Long a force of global growth, China’s economy is visibly struggling. Based on exports and government-led investment, the old model is sputtering, and Chinese leaders are seeking a new model based on domestic consumer demand and higher
value-added manufacturing and service industries. While the transition is touted as normal and planned, it is anything but easy as this summer’s wild China stock market ride demonstrated. The government has uncertainly intervened in markets, devalued the currency, maintained easy monetary policies, and seems set on adding fiscal stimulus in only partially successful efforts to contain damage and prop up growth.
By the end of the year, it appeared that India had replaced China as the region’s fastest-growing big economy, although accurate economic statistics are problematic for both. Still, despite enormous inefficiencies in the state-owned sector and demographic headwinds as its labor force ages, China claims to be growing at about 7 percent annually, and hopes for 6.5 percent through 2020. This will propel it, with its huge population, ahead of the United States as the world’s largest overall economy, even if still a much poorer one on a per-capita basis.
Meanwhile, the United States was the world’s economic bright spot. The U.S. economy was steady if still fragile in some areas; unemployment at
5 percent had dropped to half the recession peak; and low oil prices helped keep inflation in check.
A significant achievement was the conclusion, against long odds, of the Trans-Pacific Partnership (TPP), a U.S.-led, 12-nation agreement that sets high trade and investment standards. Since many of the partners already have freer trade with each other, the TPP is less significant for immediate business benefit than it is for setting longer-term, compatible global trade norms and standards.
Even though not ratified yet, the TPP placed the U.S. again in the center of the region’s economy. Countries not in the TPP, including
Korea, Indonesia, Thailand, the Philippines and China, are urgently seeking pathways to join the agreement or move toward TPP-like standards.
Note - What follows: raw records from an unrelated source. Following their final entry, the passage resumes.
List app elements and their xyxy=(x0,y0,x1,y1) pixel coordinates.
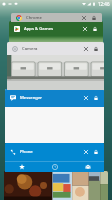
button[interactable]: Close xyxy=(81,93,91,103)
button[interactable]: Messenger xyxy=(5,89,104,143)
button[interactable]: Close xyxy=(81,147,91,157)
staticText: Messenger xyxy=(20,95,81,101)
button[interactable]: Apps & Games xyxy=(9,21,103,42)
button[interactable]: Lock task xyxy=(90,24,100,34)
button[interactable]: Chrome xyxy=(11,13,102,22)
staticText: Chrome xyxy=(26,15,79,21)
button[interactable]: Recents xyxy=(38,162,71,172)
button[interactable]: Camera xyxy=(7,42,104,55)
button[interactable] xyxy=(4,171,108,200)
button[interactable]: Phone xyxy=(5,143,104,161)
button[interactable]: Close xyxy=(79,13,89,22)
staticText: Camera xyxy=(22,46,81,52)
button[interactable]: Lock task xyxy=(91,147,101,157)
button[interactable]: Lock task xyxy=(89,13,99,22)
button[interactable]: Close xyxy=(81,44,91,54)
button[interactable]: Close xyxy=(80,24,90,34)
button[interactable]: Apps & Games xyxy=(9,21,103,36)
staticText: Phone xyxy=(20,149,81,155)
button[interactable]: Lock task xyxy=(91,93,101,103)
button[interactable]: Camera xyxy=(7,42,104,90)
button[interactable]: Contacts xyxy=(71,162,104,172)
staticText: Apps & Games xyxy=(24,26,80,32)
button[interactable]: Chrome xyxy=(11,13,102,22)
button[interactable]: Phone xyxy=(5,143,104,172)
button[interactable]: Lock task xyxy=(91,44,101,54)
button[interactable]: Favorites xyxy=(5,162,38,172)
staticText: 12:46 xyxy=(98,1,110,7)
button[interactable]: Messenger xyxy=(5,89,104,107)
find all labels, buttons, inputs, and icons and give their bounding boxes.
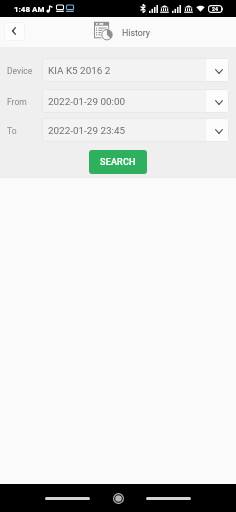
staticText: Device — [7, 66, 33, 76]
button[interactable]: 2022-01-29 00:00 — [42, 89, 229, 113]
button[interactable]: 2022-01-29 23:45 — [42, 118, 229, 142]
staticText: KIA K5 2016 2 — [48, 65, 111, 77]
button[interactable]: KIA K5 2016 2 — [42, 58, 229, 82]
button[interactable]: Recent apps — [45, 497, 90, 500]
button[interactable]: Home — [113, 493, 124, 504]
staticText: 2022-01-29 00:00 — [48, 96, 126, 108]
staticText: 1:48 AM — [14, 5, 45, 14]
button[interactable]: Open Device selector — [206, 58, 229, 82]
staticText: 24 — [212, 6, 218, 12]
button[interactable]: Back — [146, 497, 191, 500]
staticText: History — [122, 28, 150, 38]
staticText: 2022-01-29 23:45 — [48, 125, 126, 137]
staticText: From — [7, 97, 27, 107]
button[interactable]: SEARCH — [89, 150, 147, 174]
staticText: SEARCH — [100, 157, 136, 168]
button[interactable]: Open To selector — [206, 118, 229, 142]
button[interactable]: Open From selector — [206, 89, 229, 113]
staticText: To — [7, 126, 17, 136]
button[interactable]: Back — [4, 22, 25, 41]
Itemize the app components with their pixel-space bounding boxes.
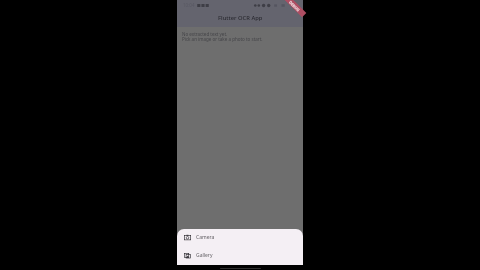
staticText: No extracted text yet. [182,31,228,37]
staticText: Pick an image or take a photo to start. [182,36,263,42]
staticText: Gallery [196,252,213,259]
staticText: Camera [196,234,215,241]
other: Camera [184,234,191,241]
button[interactable]: Gallery [177,246,303,264]
button[interactable]: Camera [177,229,303,246]
other: Gallery [184,252,191,259]
staticText: Flutter OCR App [218,14,263,22]
staticText: DEBUG [288,0,301,13]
China, for example, has given new emphasis to bilateral investment negotiations with the United States, and is pushing for broader trade arrangements among APEC economies.
Meanwhile, China’s biggest international achievements came in economic diplomacy, as it successfully launched the Asian Infrastructure Investment Bank with 57 founding countries, despite American opposition. In addition, President Xi Jinping’s complementary “One Belt, One Road” initiative seeks to build transportation, port, energy and other facilities across a broad swath of Eurasia and East Africa.
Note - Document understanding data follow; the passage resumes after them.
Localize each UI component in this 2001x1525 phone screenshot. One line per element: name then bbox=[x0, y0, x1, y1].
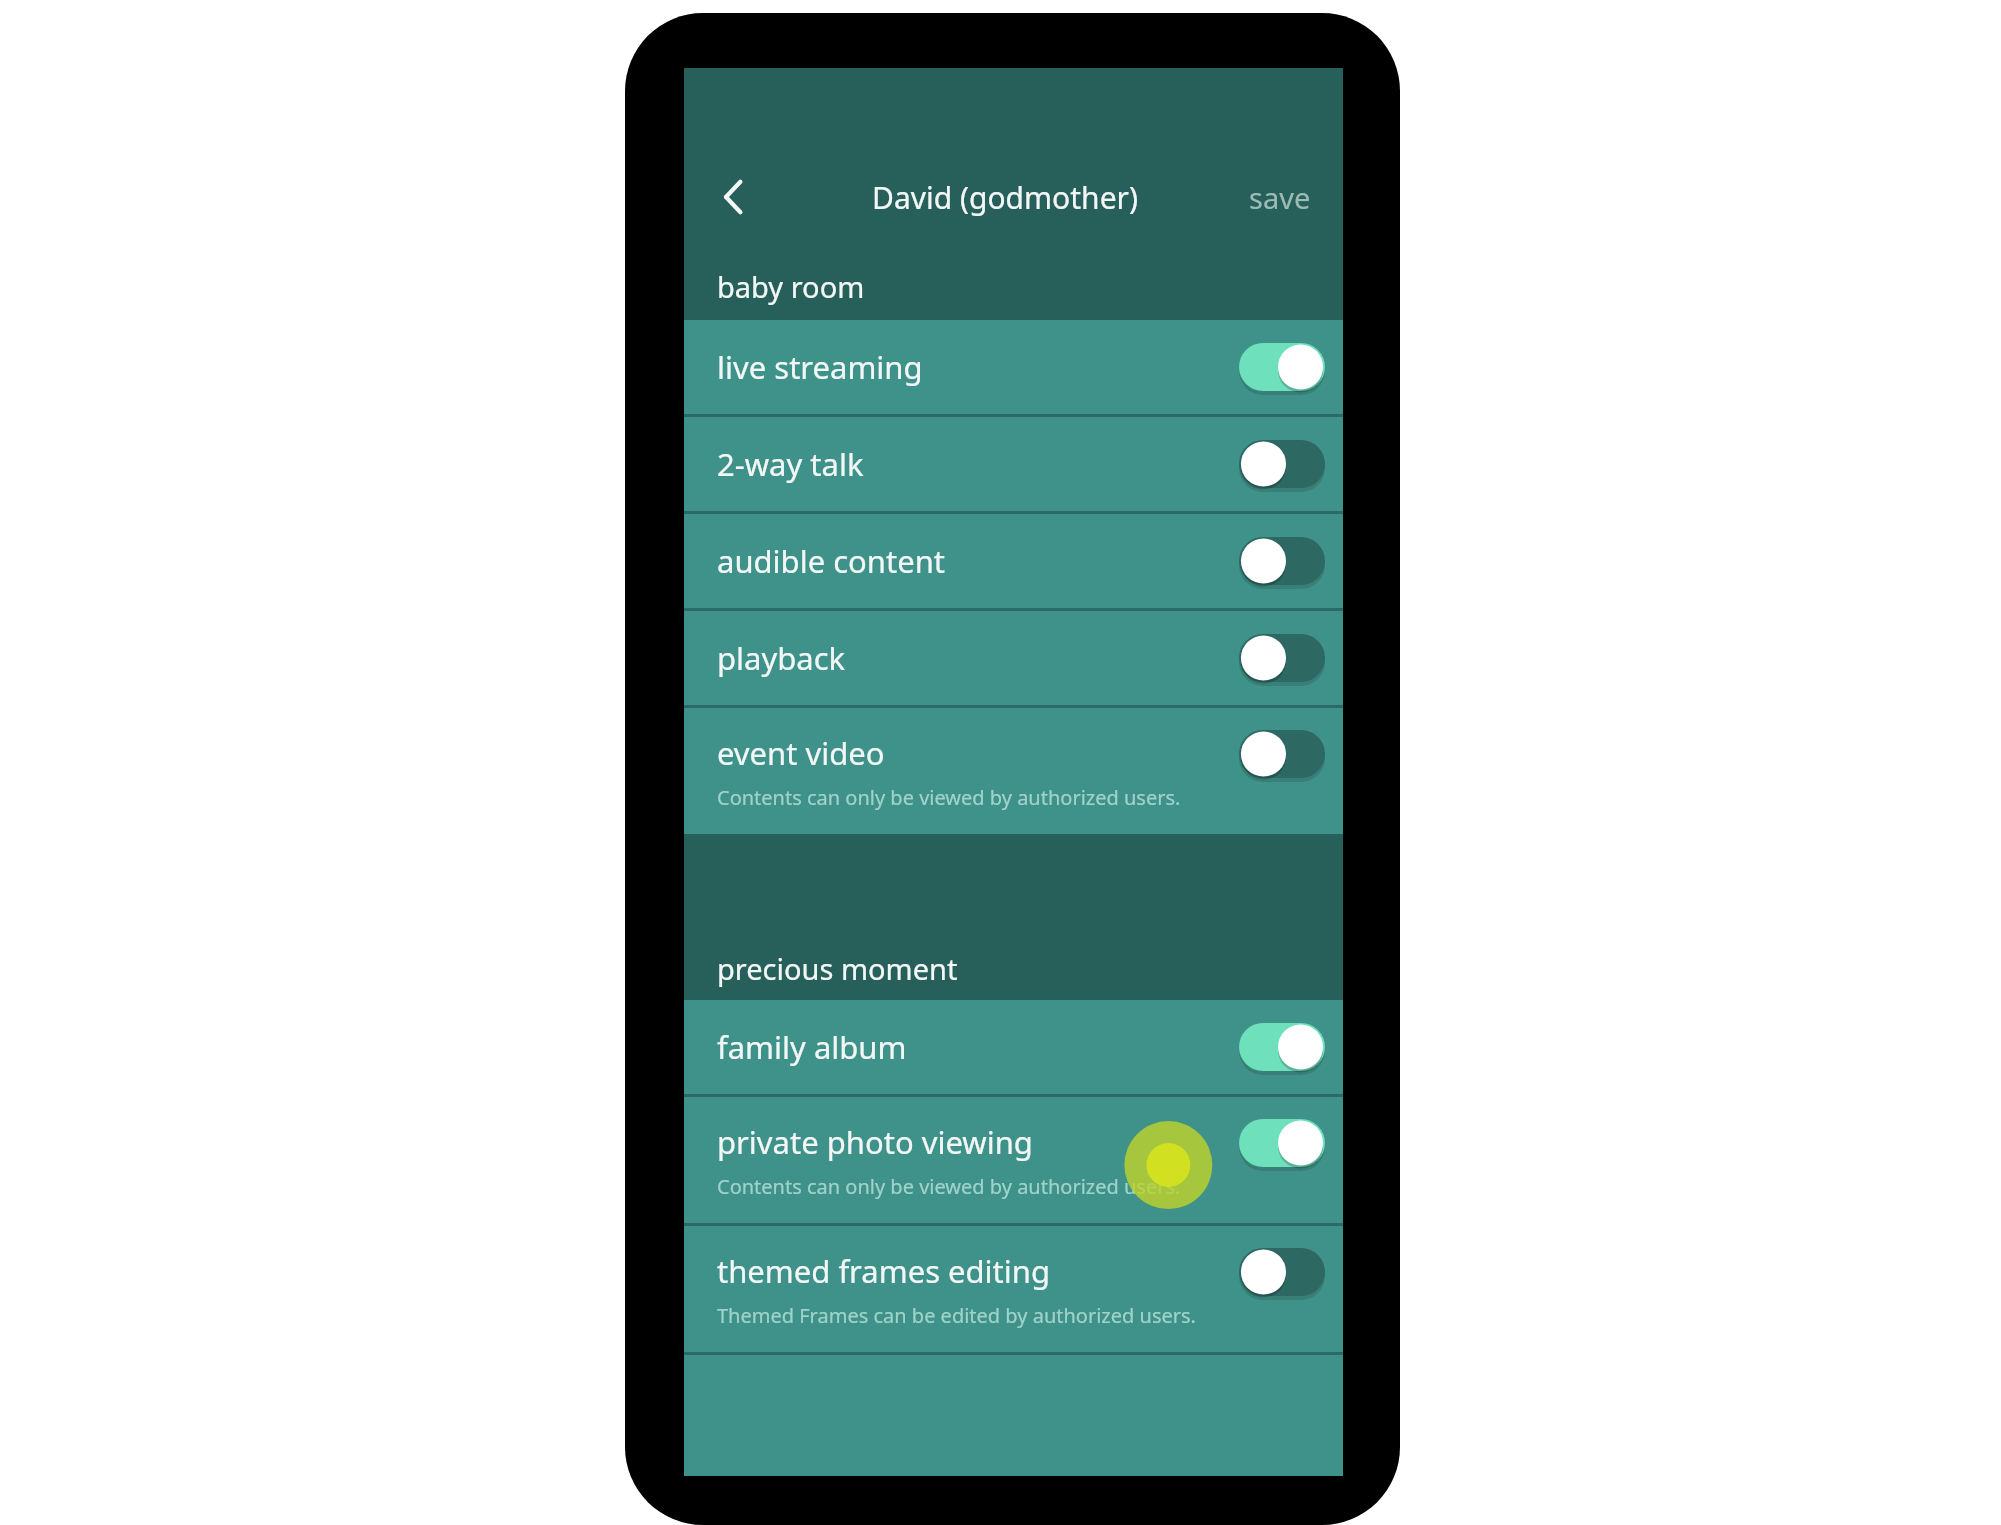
staticText: David (godmother) bbox=[872, 177, 1138, 218]
button[interactable]: playback bbox=[684, 611, 1343, 705]
button[interactable]: save bbox=[1235, 166, 1325, 229]
staticText: family album bbox=[717, 1026, 907, 1068]
staticText: save bbox=[1249, 178, 1311, 217]
button[interactable]: Off bbox=[1239, 440, 1325, 488]
staticText: Themed Frames can be edited by authorize… bbox=[717, 1302, 1196, 1329]
button[interactable]: private photo viewing bbox=[684, 1097, 1343, 1223]
button[interactable]: Off bbox=[1239, 634, 1325, 682]
button[interactable]: On bbox=[1239, 1023, 1325, 1071]
button[interactable]: On bbox=[1239, 343, 1325, 391]
staticText: themed frames editing bbox=[717, 1250, 1051, 1292]
button[interactable]: event video bbox=[684, 708, 1343, 834]
button[interactable]: themed frames editing bbox=[684, 1226, 1343, 1352]
button[interactable]: Off bbox=[1239, 537, 1325, 585]
staticText: baby room bbox=[717, 267, 865, 306]
button[interactable]: Off bbox=[1239, 730, 1325, 778]
button[interactable]: On bbox=[1239, 1119, 1325, 1167]
staticText: Contents can only be viewed by authorize… bbox=[717, 1173, 1181, 1200]
button[interactable]: Back bbox=[694, 157, 774, 237]
staticText: live streaming bbox=[717, 346, 923, 388]
staticText: event video bbox=[717, 732, 885, 774]
button[interactable]: Off bbox=[1239, 1248, 1325, 1296]
button[interactable]: live streaming bbox=[684, 320, 1343, 414]
staticText: private photo viewing bbox=[717, 1121, 1033, 1163]
button[interactable]: 2-way talk bbox=[684, 417, 1343, 511]
staticText: audible content bbox=[717, 540, 946, 582]
button[interactable]: family album bbox=[684, 1000, 1343, 1094]
button[interactable]: audible content bbox=[684, 514, 1343, 608]
staticText: Contents can only be viewed by authorize… bbox=[717, 784, 1181, 811]
staticText: 2-way talk bbox=[717, 443, 864, 485]
staticText: playback bbox=[717, 637, 846, 679]
staticText: precious moment bbox=[717, 949, 958, 988]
China’s international infrastructure thrust could potentially complement the U.S. trade approach for an economic win-win for the region. But on the security side, China’s assertive maritime claims and construction projects have raised troubling questions.
Geography has blessed China with a central land position in East Asia but confined it to limited maritime space. By laying claim to every rock, sandbar and reef that it can, even if close to neighboring countries, China looks narrowly self-interested and threatening, undercutting its diplomacy.
China’s artificial island-building program in the South China Sea alarmed neighbors and compelled the U.S. to conduct a freedom-of-navigation operation to show that such structures are not acceptable as a basis for territorial claims. Yet despite this and some exaggerated rhetoric, Chinese and American military-to-military engagement continues to expand.
In fact, overall it was a successful — almost dramatic — year in China-U.S. cooperation. The annual China-U.S. Strategic and Economic Dialogue in June and President Xi’s September state visit resulted in dozens of new agreements and initiatives. Visas have been liberalized and student and business interaction is growing remarkably. Chinese investment is pouring into U.S. localities. The Paris climate change conference outcome was enabled by commitments China and the U.S. made to each other beginning in late 2014. The two countries chaired an Afghanistan aid conference at the UN, and even such thorny issues as cybersecurity are being discussed. Despite many differences in areas such as human rights and freedom of expression, the two countries have many motivations for cooperating, especially on global issues.
Such enhanced China-U.S. cooperation could have enormous potential benefits for Hawaii institutions and businesses. With our location almost equidistant between Washington and Beijing, Hawaii is a natural meeting ground for the two countries most central to the world of the future.